Collected data:
Segment Open
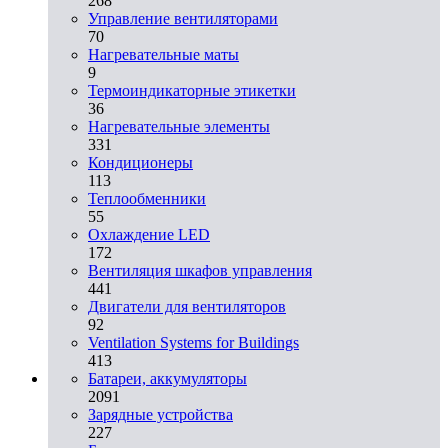
268
Управление вентиляторами
70
Нагревательные маты
9
Термоиндикаторные этикетки
36
Нагревательные элементы
331
Кондиционеры
113
Теплообменники
55
Охлаждение LED
172
Вентиляция шкафов управления
441
Двигатели для вентиляторов
92
Ventilation Systems for Buildings
413
Батареи, аккумуляторы
2091
Зарядные устройства
227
Segment Closed
▶ **TASK DIRECTIONS**
Only the lines from the one containing "Кондиционеры" through the final line above should be duplicated, exactly as they stand.

▶ **SOLUTION FOR THIS EXERCISE**
Кондиционеры
113
Теплообменники
55
Охлаждение LED
172
Вентиляция шкафов управления
441
Двигатели для вентиляторов
92
Ventilation Systems for Buildings
413
Батареи, аккумуляторы
2091
Зарядные устройства
227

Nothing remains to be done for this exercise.